Rachel Gallagher

There are places where our desires want to journey; places where we can let our imagination run free, feed our dreams, and arouse our curiosity. Such places excite us and help us to travel beyond the commotion of the everyday.

It can be difficult to find these destinations, and having found them the return journey is not always clear. At times our memories are clogged with debris, we remember the pleasure of shifted consciousness but find the location hard to grasp.

The first pleasure when encountering these works is to relish the colour, the paint, the texture, and the composition - indeed to delight in the work and its life force. This delight is both rewarding and fulfilling. The paint is applied in deep glazes, there are swift brush stokes and the push and rub of the finger against the paint is self-evident. The reality of the painting is satisfying, it is physical, almost tangible yet just beyond our reach. The optical effect of the saturated colour - the salmon and tangerine oranges, the thick creams and the inky blues that are the colour of starlit nights - is the visual path that leads the narrative, taking us to the psychological territory of the paintings.

Often the paint is scraped off, returning to the source of the painting; its destination is constantly reassessed until finally the work moves beyond the practicalities of fabrication. Construction, destruction, and further invention, - the process must continue until there is a painted destination towards which we are invited to travel.
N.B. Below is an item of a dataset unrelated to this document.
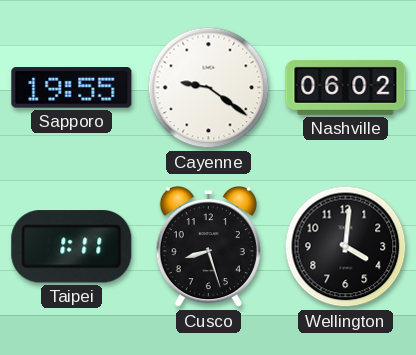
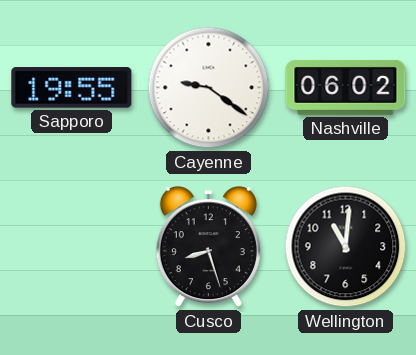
Taipei: 1:11 -> none
Wellington: 4:01 -> 11:01
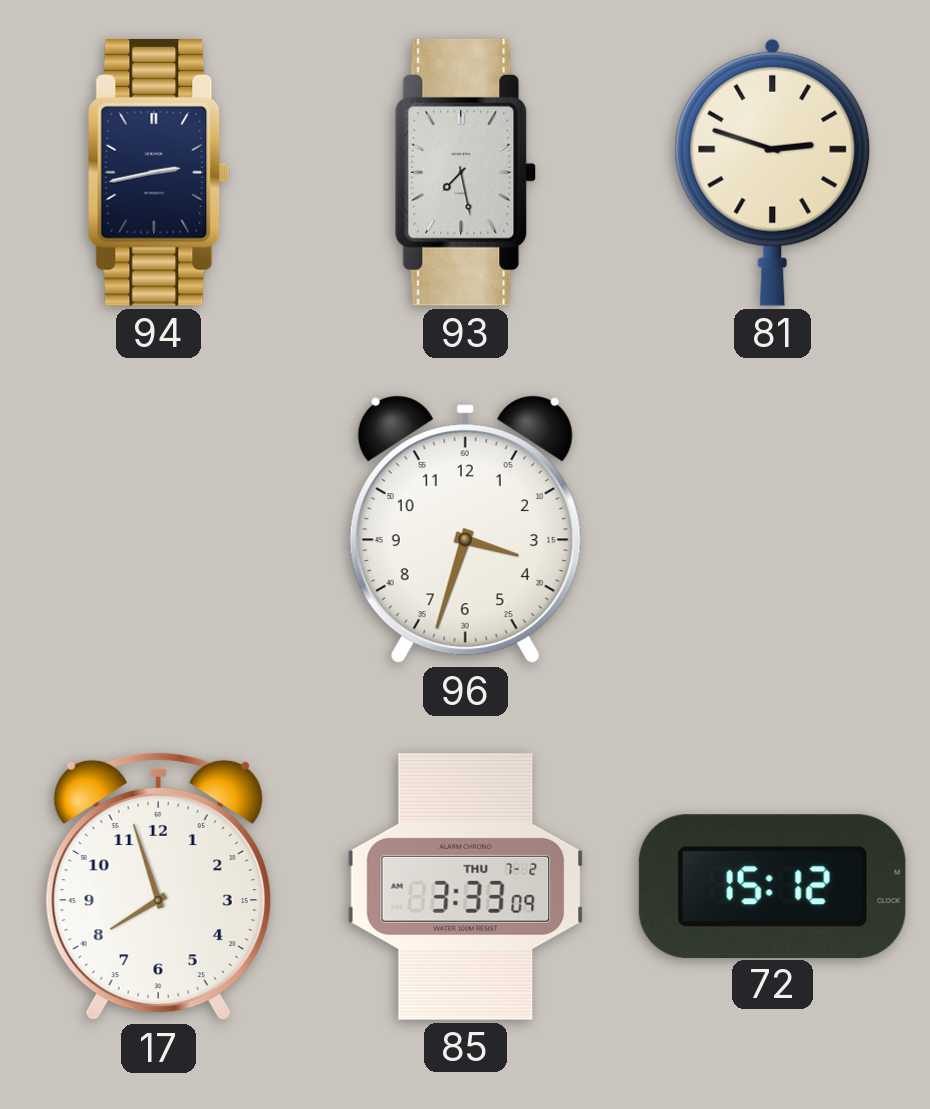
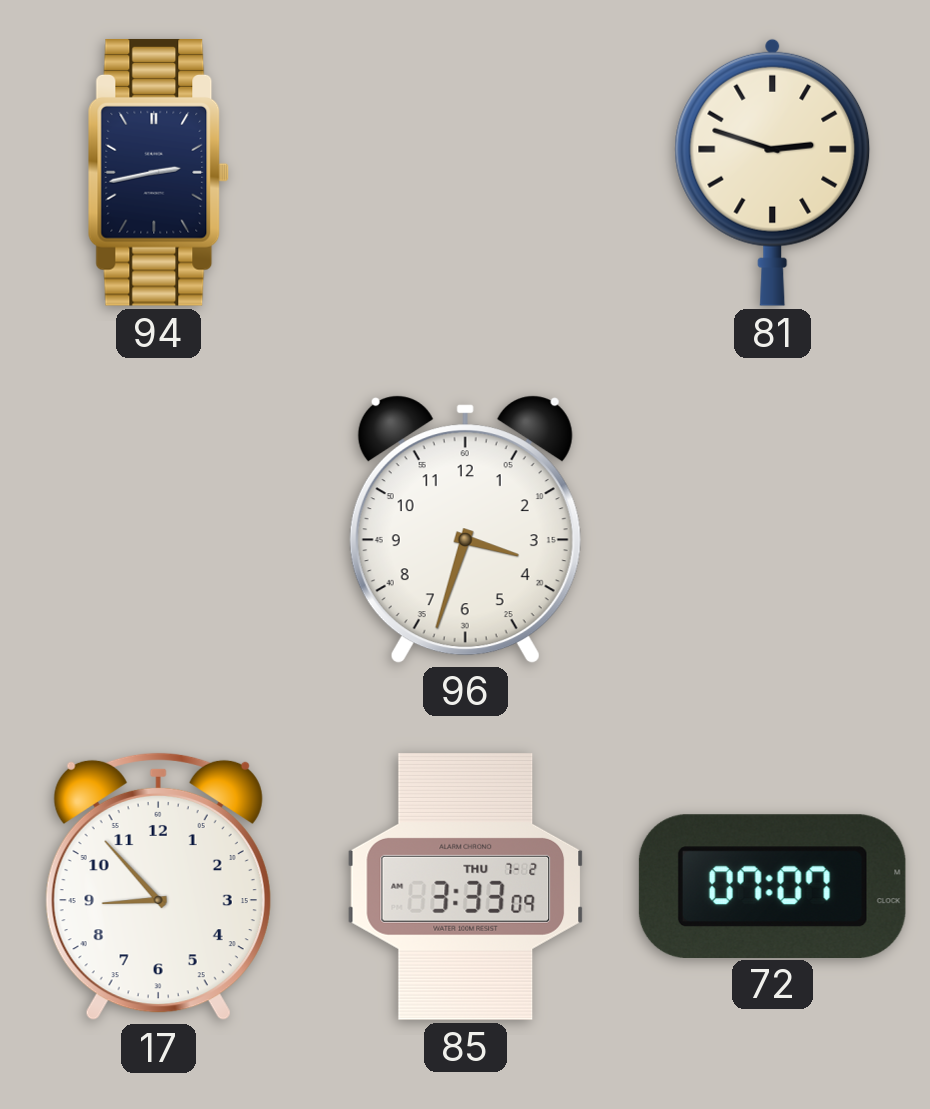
93: 7:28 -> none
17: 7:57 -> 8:53
72: 15:12 -> 07:07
Beyond the sensory there are other delights. Through the colour one is drawn across the edge of experience towards a location - a seascape or landscape or perhaps a piece of architecture, ambiguously painted and always taking us to a world that is just beyond our reach. Many of the paintings suggest a calm and idyllic place, while in others there is restlessness and animation. As these painted destinations arrive reality slips and slides, but always the visual leads the narrative.

These imaginary places are recognisable through visual clues, the descriptive elements of the painting and the richly suggestive colour. Yet they are not places that we can identify exactly, only identify with, through our own imagination and experiences. They are however places that we can visit and revisit over and over again each time returning with a new sense of discovery.